As the temperature goes up, Brooklyn Bridge spreads its warmth in welcoming the locals and the tourists. After all, what better place can one think of, to escape the hustle and bustle of the city and glare at the sunset over the magnificent skyline?
The weekend marked the beginning of spring, whether the weather agrees or not, and even though New Yorkers might not have their jackets off, they do wear one thing they are infamous for – a wider smile.
And Patricia Dos Santos cannot agree more. Hanging out with her girlfriends at the bridge, she admits that she gets more excited as spring sets is, “As soon as spring arrives, I am down for everything; I am as happy as happy can be. You can spot guys with shirts off- on their bikes- with their bellies hanging out and that is so exciting and funny.”
Santos confirms that she becomes bubblier as the temperature rises and quite the contrary as fall begins to set in, “In the winter, people are just trying to get things done more quickly. They just want to stay in.”
So what makes you happier in the spring than in the winter? What is this phenomenon, if not SAD (quite literally)?
According to the National Institute of Mental Health, the winter does bring with itself a series of problems that could lead to a type of depression and bipolarity. The disorder called Seasonal Affective Disorder (SAD) comes and goes with the seasons, typically starting in the late fall and early winter and going away during the spring and summer. The report suggests that people who suffer with this disorder are incapable of regulating their serotonin (hormone affecting emotions) and melatonin (hormone affecting sleep) levels, leaving them more lethargic and depressed with lower levels of energy during the fall and winter seasons.
“I definitely feel lazier in the fall,” says Yenssy Bernasdez while walking down the bridge and sharing a hearty laugh with her friends. “In the spring, people get out to get in shape and everything feels a lot more cheerful.

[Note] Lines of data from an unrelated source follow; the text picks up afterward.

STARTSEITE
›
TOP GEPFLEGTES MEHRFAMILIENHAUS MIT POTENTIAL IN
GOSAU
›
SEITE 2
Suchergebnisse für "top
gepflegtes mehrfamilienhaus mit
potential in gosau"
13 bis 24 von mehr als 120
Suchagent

I definitely hang out more with my friends. In the winters we stay in and watch movies and drink beer, but in the spring we like to get out and explore.”

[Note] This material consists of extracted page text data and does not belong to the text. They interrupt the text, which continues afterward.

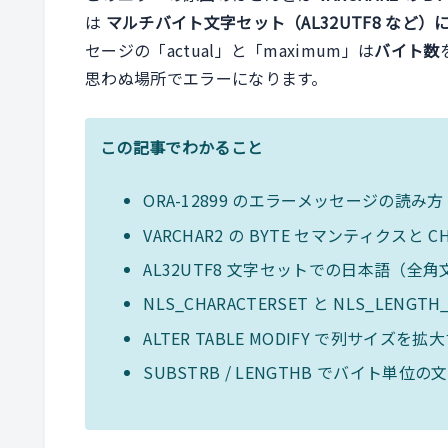
は
マルチバイト文字セット（AL32UTF8 など
セージの「actual」と「maximum」は
バイト数
思わぬ場所でエラーになります。
この記事でわかること
ORA-12899 のエラーメッセージの読み方（a
VARCHAR2 の BYTE セマンティクスと
AL32UTF8 文字セットでの日本語（全
NLS_CHARACTERSET と NLS_LENGT
ALTER TABLE MODIFY で列サイズを
SUBSTRB / LENGTHB でバイト単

A study recorded with the National Center of Biotechnology Information suggests that the mean prevalence of SAD is two times higher in North America compared to Europe. This makes New Yorkers more prone to seasonal affective mood changes resulting in crankier moods in the fall.

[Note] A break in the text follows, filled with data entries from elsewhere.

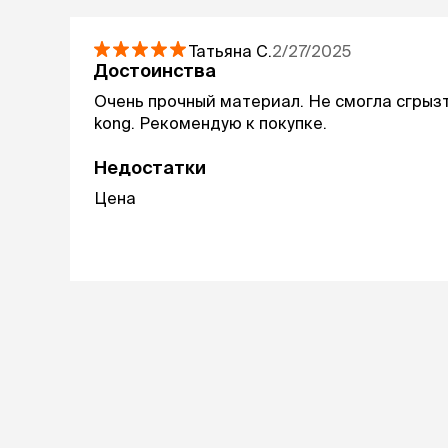
Татьяна
С.
2/27/2025
Достоинства
Очень прочный материал. Не смогла сгрыз
kong. Рекомендую к покупке.
Недостатки
Цена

Pritpal Singh, a student at Pace University, agrees that everything to him seems fresher in the spring, “In the winters, it just feel like people are more in a rush, like they are running to catch something. Yes, I am happier in the spring, except Mondays obviously when I have early morning class.”
But Pritpal may or may not agree with how happy New Yorkers really are, “There could be a difference, it may be better in the spring if I think about it now, but New Yorkers are generally neither happy nor friendly,” he says while turning his back towards the bridge, and rejecting all that it has to offer.